İSRAİL ATEŞKESE SADIK KALACAK MI?

Mısır’ın başkentinde yoğun diplomasi trafiği yaşanıyor. Günlerdir süren müzakereler, bir umut ışığı gibi bölgenin üzerine doğmaya çalışıyor. Masada ABD Başkanı Trump’ın planı, sahada ise kan, gözyaşı ve tarifsiz acılar var.

Türkiye’yi temsilen MİT Başkanı İbrahim Kalın’ın da bu görüşmelere katılması, Ankara’nın barış için üstlendiği kritik rolü gözler önüne seriyor. Ancak en büyük soru işareti hala ortada duruyor: İsrail gerçekten ateşkese sadık kalacak mı?

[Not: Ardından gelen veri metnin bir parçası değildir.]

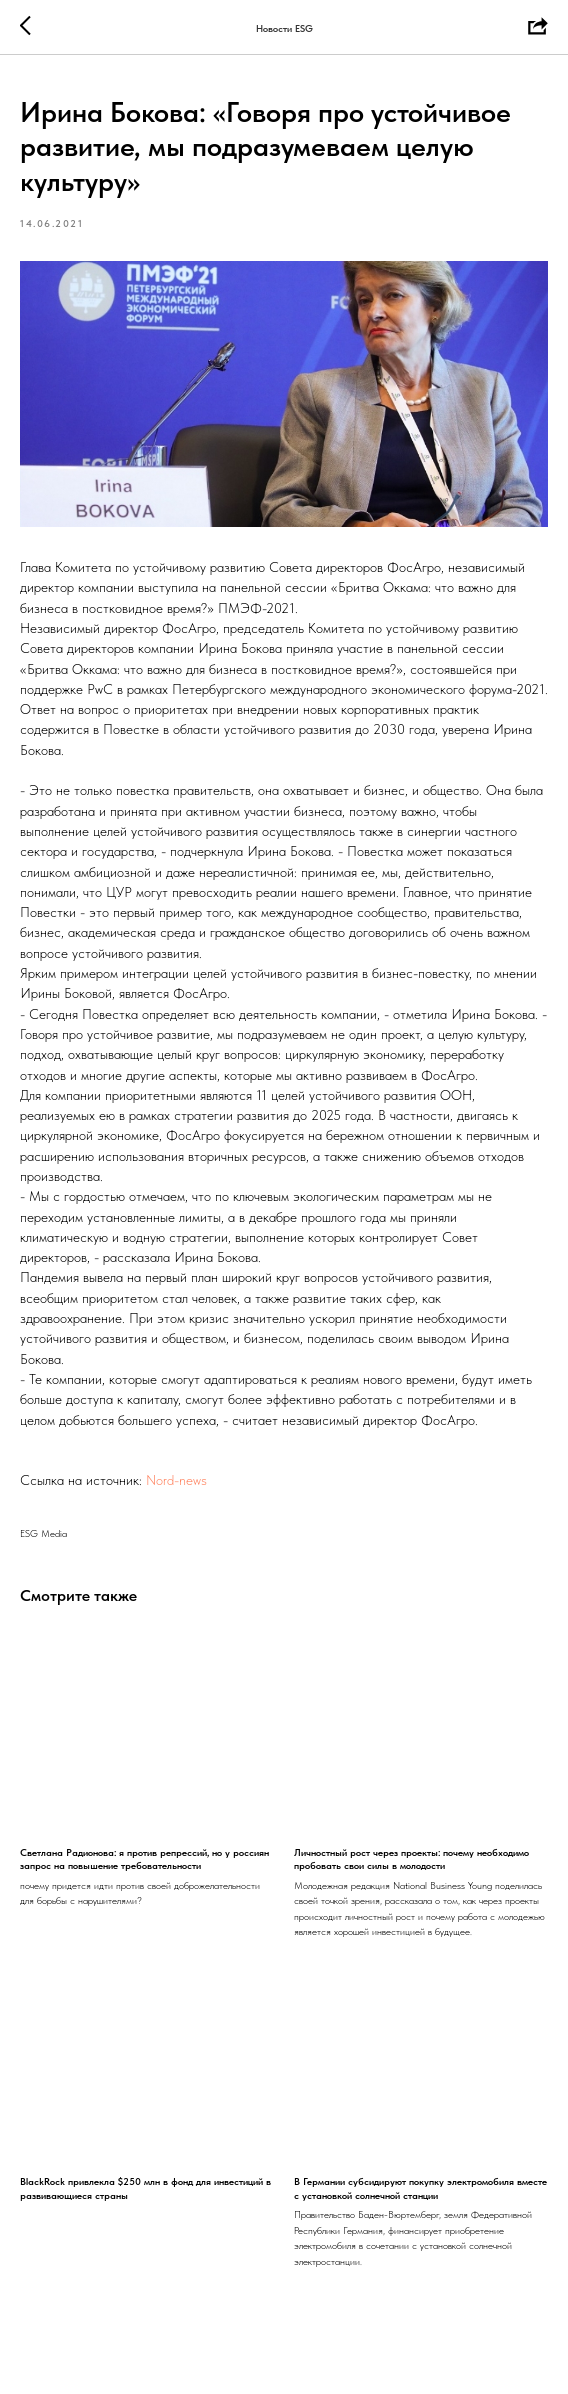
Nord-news (176, 1480)
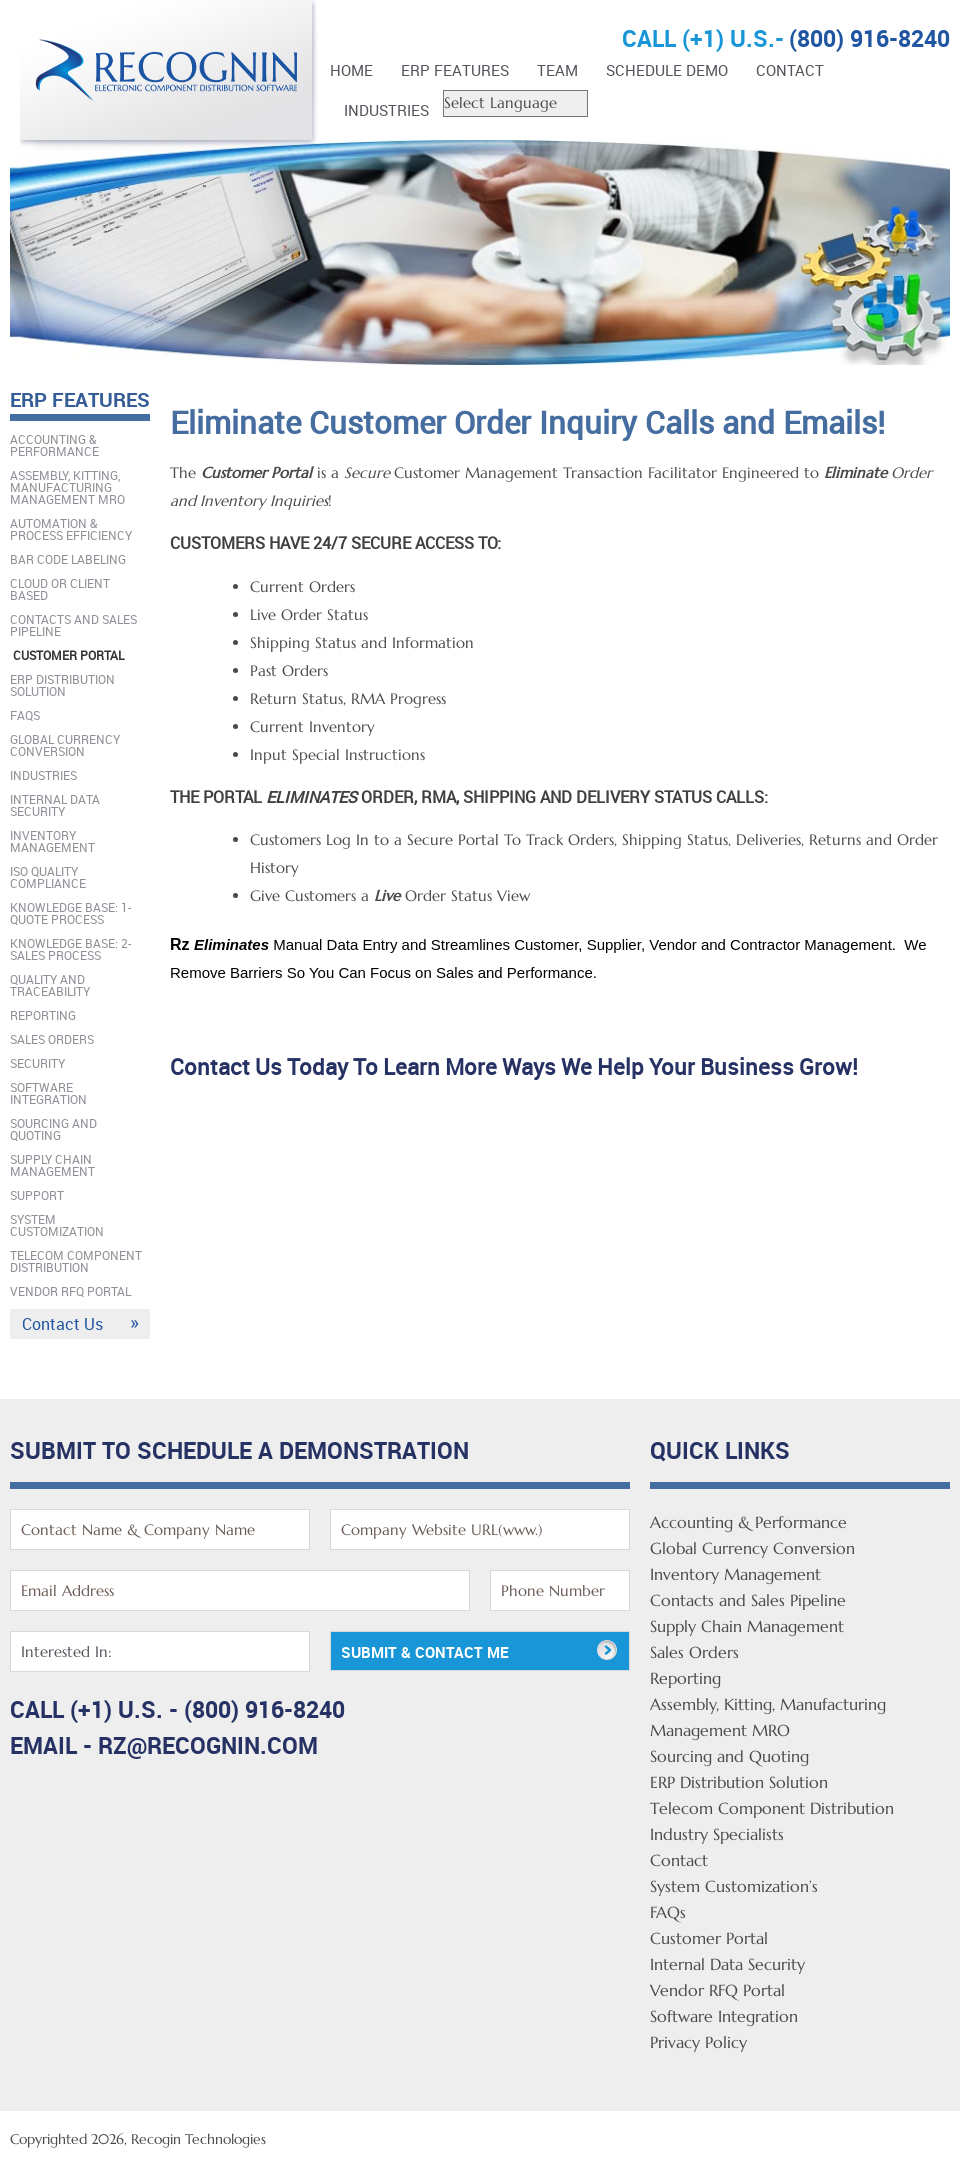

Bugüne kadar defalarca ateşkes imzalandı, defalarca masaya oturuldu. Ne var ki, İsrail’in çoğu zaman kendi imzaladığı mutabakatlara uymadığına, anlaşmaları fırsatçı bir şekilde kullandığına defalarca şahit olduk.

Ateşkesler, çoğu kez sadece askeri hazırlık için nefes alma molası gibi değerlendirildi. Masada diplomasi diliyle verilen sözler, sahada bombaların gürültüsüne kurban edildi. Bu yüzden, bugün “İsrail ateşkese sadık kalır mı?” sorusu, ne yazık ki hala cevabı belirsiz bir soru olarak karşımızda duruyor.

İsrail’in güven vermeyen sicili ortadayken, ateşkesin kağıt üzerinde kalmaması için güçlü bir garantörlük mekanizmasına ihtiyaç var. Bugün bu rolün en çok ABD Başkanı Trump’ın omuzlarında olduğu görülüyor. Çünkü masada onun planı konuşuluyor, onun inisiyatifi belirleyici oluyor.

Eğer Washington gerçekten barıştan yana ise, İsrail’in attığı her adıma kefil olmalı, ihlaller karşısında da açık bir tavır sergilemelidir. Aksi halde imzalanan ateşkes, sahadaki ilk patlamayla yok olup gider.

Gerçek barış, sadece sözle değil, bağımsız bir denetim ve güçlü bir garantörlükle mümkün olabilir.

Barış görüşmelerinin arkasında büyük güçlerin stratejik hesapları var. Trump’ın planı, Washington’ın kendi çıkarlarını önceleyen yaklaşımıyla şekilleniyor. Ama unutulmaması gereken gerçek şu: Ne planlar ne hesaplar, dökülen kanın, yetim kalan çocukların, yıkılan şehirlerin acısını silemez.

Diplomasinin puslu odalarında yapılan hesaplara karşı, sokakta tek bir ihtiyaç var: Barış. Gerçek, kalıcı ve onurlu barış. Ankara, her şeye rağmen barıştan yana tavrını sürdürüyor.

Türkiye, zalimi eleştirirken mazlumun yanında duruyor; işgali reddederken müzakereyi önemsiyor. Çünkü biliyoruz ki, bu coğrafyada yeni bir savaş, sadece Filistin’i değil tüm bölgeyi ateşe atar.

Bugün İsrail’in yapması gereken çok açık. Masada imza attığı ateşkesi, sahada ihlal etmemek. Barışa sadakat göstermek, sadece diplomatik bir sorumluluk değil, insanlığa karşı bir borçtur.

Biz barışı savunmaya devam edeceğiz. Çünkü savaşın kazananı yok. Ama barışın kaybedeni de yok.

Ve unutmayalım: Barış, ertelenemez bir hak, geciktirilemez bir zorunluluktur.